Moradores? Como existir moradores numa casinha de barro de pouca mais de meio metro de altura? Como existir vidas dentro daquelas paredes apertadas e além daquela porta que sempre está aberta? Como avistar moradores se a intenção de quem a construiu foi de somente representar a casa de barro verdadeira?
Mas tem moradores sim. Não duvido. Tenho certeza. A perfeição da casinha é tamanha que não posso duvidar da existência de moradores, de sertanejos ali viventes. E lá dentro também a mesa de madeira, o tamborete, a rede, a esteira, o fogão de lenha, a panela de barro, o pote, a moringa, a cabeça de alumínio.
Na cozinha o fogão de lenha de brasa apagada depois de preparar o cuscuz, de aprontar o ovo de galinha de capoeira ou de torrar a tripa de porco na banha. O café torrado e batido em pilão, a folha de chá sobre a mesa, o prato de estanho e a xícara já sem cor de tanto uso. Tudo na humildade sertaneja, na simplicidade do povo carente.
Daí que de repente eu me levanto e sigo até lá. E diante da casinha eu me sento para dialogar com aquele mundo, com aquelas vidas que eu sei ali existentes.
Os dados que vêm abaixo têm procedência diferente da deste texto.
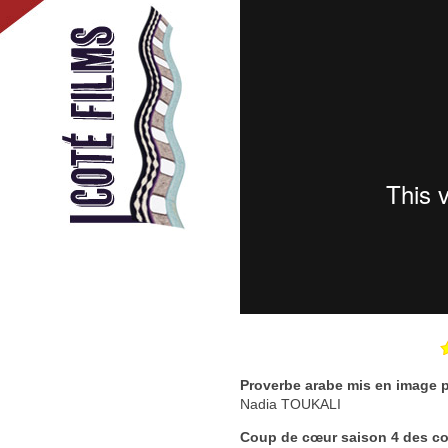
Proverbe arabe mis en image p
Nadia TOUKALI
Coup de cœur saison 4 des c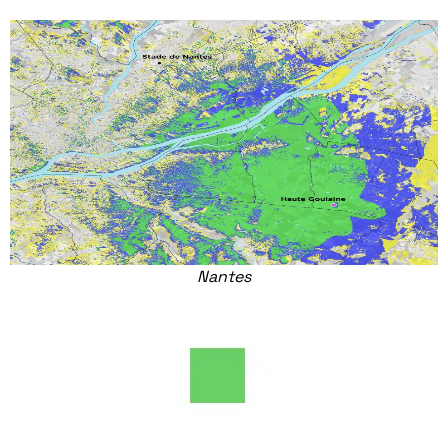
Nantes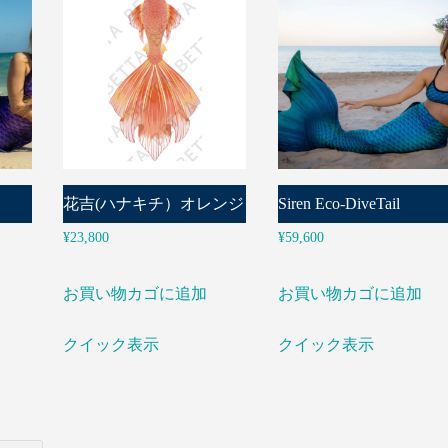
花吉(ハナキチ）オレンジ
Siren Eco-DiveTail
¥
23,800
¥
59,600
お買い物カゴに追加
お買い物カゴに追加
クイック表示
クイック表示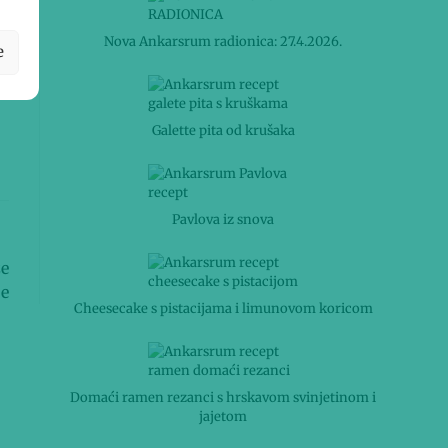
Nova Ankarsrum radionica: 27.4.2026.
e
Galette pita od krušaka
Pavlova iz snova
ze
je
Cheesecake s pistacijama i limunovom koricom
Domaći ramen rezanci s hrskavom svinjetinom i
jajetom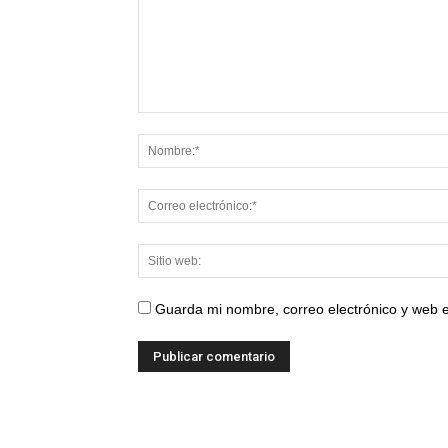
Guarda mi nombre, correo electrónico y web 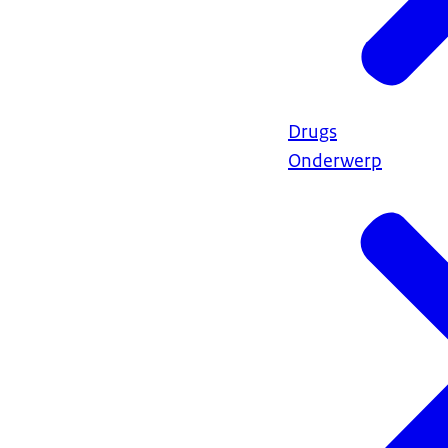
Drugs
Onderwerp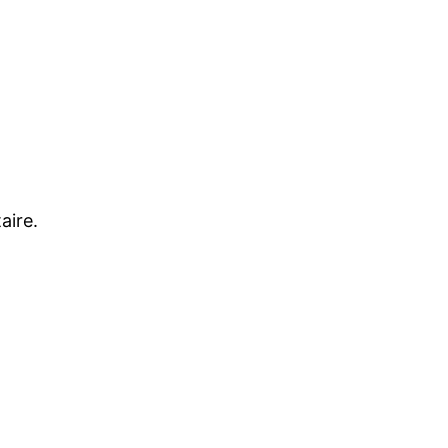
aire.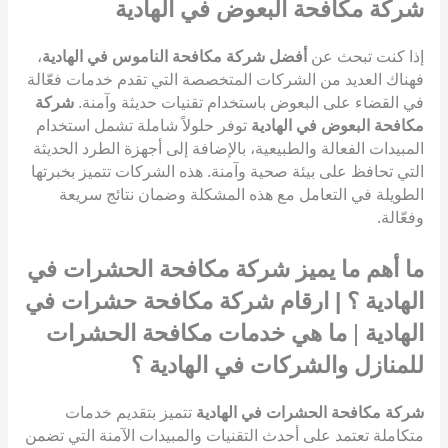
شركة مكافحة البعوض في الهادية
إذا كنت تبحث عن
أفضل شركة مكافحة الناموس في الهادية
،
فهناك العديد من الشركات المتخصصة التي تقدم خدمات فعّالة
في القضاء على البعوض باستخدام تقنيات حديثة وآمنة.
شركة
مكافحة البعوض في الهادية
توفر حلولاً شاملة تشمل استخدام
المبيدات الفعالة والطبيعية، بالإضافة إلى أجهزة الطرد الحديثة
التي تحافظ على بيئة صحية وآمنة. هذه الشركات تتميز بخبرتها
الطويلة في التعامل مع هذه المشكلة وضمان نتائج سريعة
وفعّالة.
ما أهم ما يميز شركة مكافحة الحشرات في
الهادية ؟ | ارقام شركة مكافحة حشرات في
الهادية
|
ما هي خدمات مكافحة الحشرات
للمنازل والشركات في الهادية ؟
شركة مكافحة الحشرات في الهادية
تتميز بتقديم خدمات
متكاملة تعتمد على أحدث التقنيات والمبيدات الآمنة التي تضمن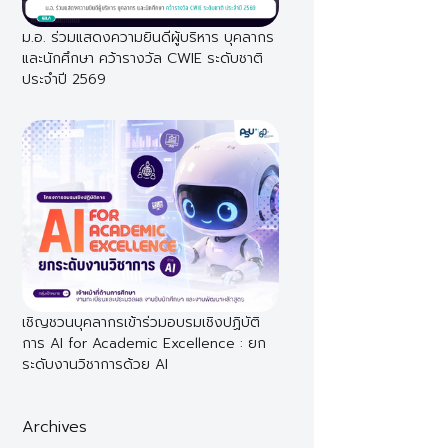
ม.อ. ร่วมแสดงความยินดีผู้บริหาร บุคลากร
และนักศึกษา คว้ารางวัล CWIE ระดับชาติ
ประจำปี 2569
เชิญชวนบุคลากรเข้าร่วมอบรมเชิงปฏิบัติ
การ AI for Academic Excellence : ยก
ระดับงานวิชาการด้วย AI
Archives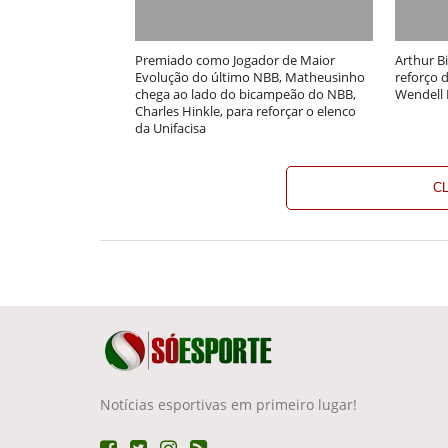
Premiado como Jogador de Maior
Arthur B
Evolução do último NBB, Matheusinho
reforço d
chega ao lado do bicampeão do NBB,
Wendell 
Charles Hinkle, para reforçar o elenco
da Unifacisa
C
Notícias esportivas em primeiro lugar!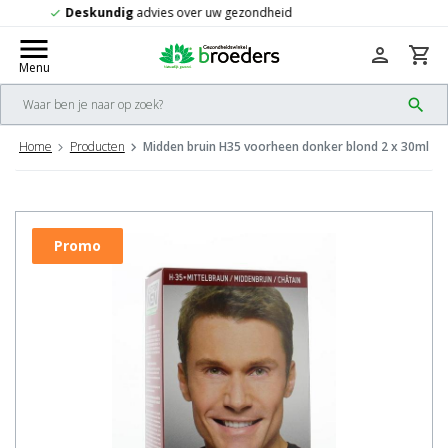
Gratis
verzending vanaf 50,-
check
menu
person
shopping_cart
Menu
search
Home
Producten
Midden bruin H35 voorheen donker blond 2 x 30ml
Promo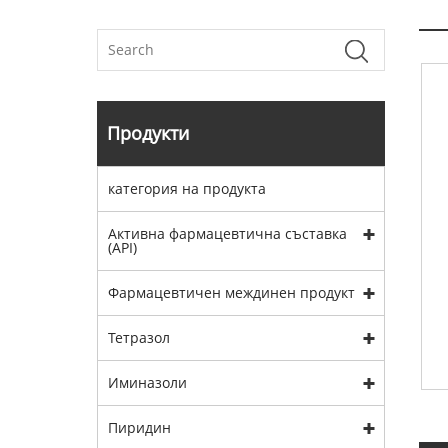
Продукти
категория на продукта
Активна фармацевтична съставка
(API)
Фармацевтичен междинен продукт
Тетразол
Иминазоли
Пиридин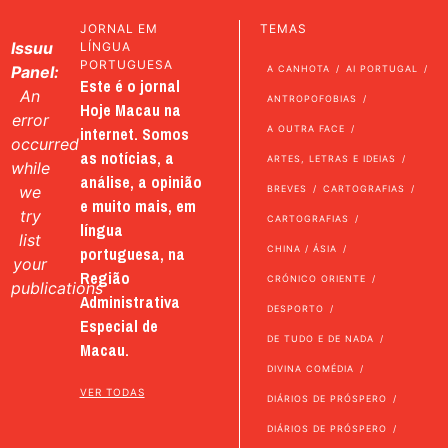
JORNAL EM
TEMAS
Issuu
LÍNGUA
PORTUGUESA
Panel:
A CANHOTA
AI PORTUGAL
Este é o jornal
An
ANTROPOFOBIAS
Hoje Macau na
error
internet. Somos
A OUTRA FACE
occurred
as notícias, a
ARTES, LETRAS E IDEIAS
while
análise, a opinião
we
BREVES
CARTOGRAFIAS
e muito mais, em
try
CARTOGRAFIAS
língua
list
portuguesa, na
CHINA / ÁSIA
your
Região
CRÓNICO ORIENTE
publications
Administrativa
DESPORTO
Especial de
DE TUDO E DE NADA
Macau.
DIVINA COMÉDIA
VER TODAS
DIÁRIOS DE PRÓSPERO
DIÁRIOS DE PRÓSPERO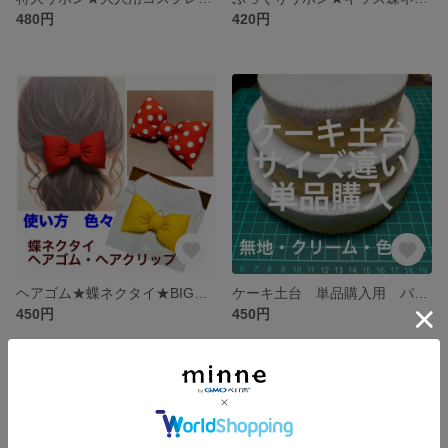
480円
420円
ヘアゴム★蝶ネクタイ★BIGぷっくりリボン★コスチューム★子供用と大人用兼用サイズ★黄色 赤色 赤ドット
ケーキ土台 単品購入用 バースデーケーキ オプション
450円
450円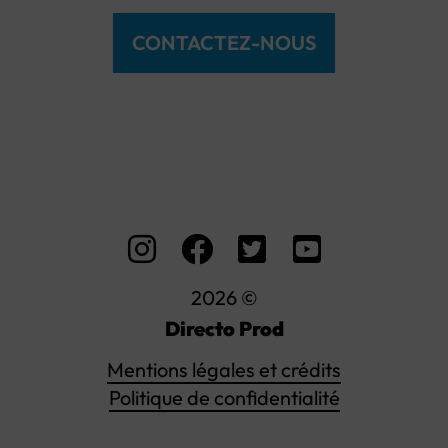
CONTACTEZ-NOUS
2026 ©
Directo Prod
Mentions légales et crédits
Politique de confidentialité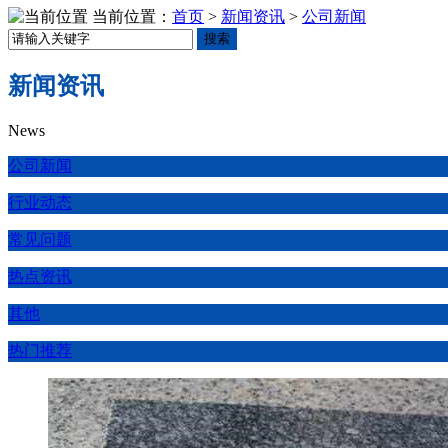
当前位置：
首页
>
新闻资讯
>
公司新闻
搜索
新闻资讯
News
公司新闻
行业动态
常见问题
热点资讯
其他
热门推荐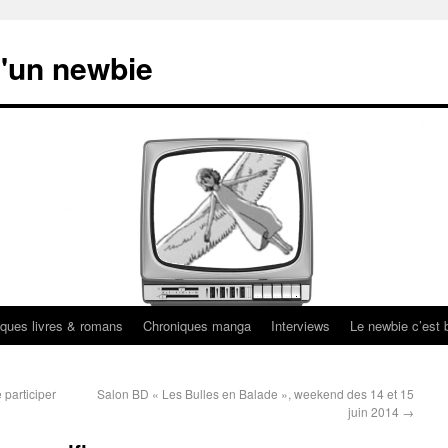
'un newbie
ques livres & romans
Chroniques manga
Interviews
Le newbie c’est b
 participer
Salon BD « Les Bulles en Balade », weekend des 14 et 15
juin 2014
→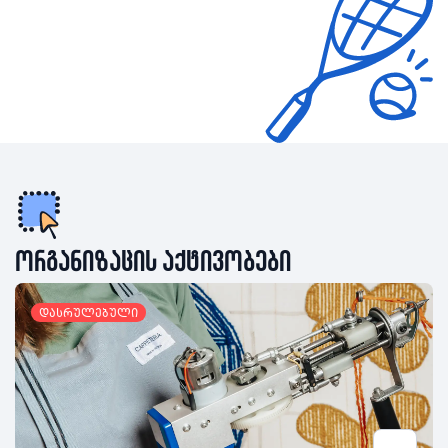
ორგანიზაცის აქტივობები
დასრულებული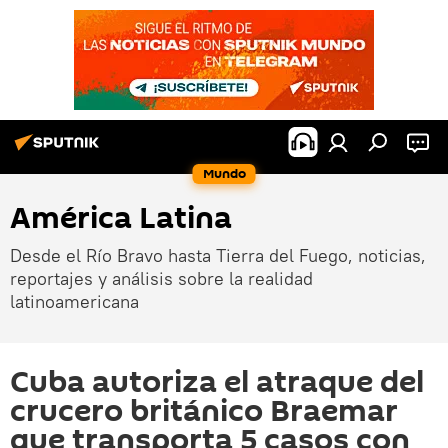
Mundo
América Latina
Desde el Río Bravo hasta Tierra del Fuego, noticias,
reportajes y análisis sobre la realidad
latinoamericana
Cuba autoriza el atraque del
crucero británico Braemar
que transporta 5 casos con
E dialogo como se de lá dentro chegassem as vozes e as respostas. Falo sobre a seca e a chuva, sobre o bicho, sobre o sol e a lua, sobre tudo.
Não demora muito e para lá voltarei. A essa hora eu imagino que já estejam dormindo, vez que o sertanejo deita em noite ainda nova. Mas tem nada não. Importa mesmo a minha palavra nascida no olhar e no desejo de existência daquele sertanejo e do seu mundo.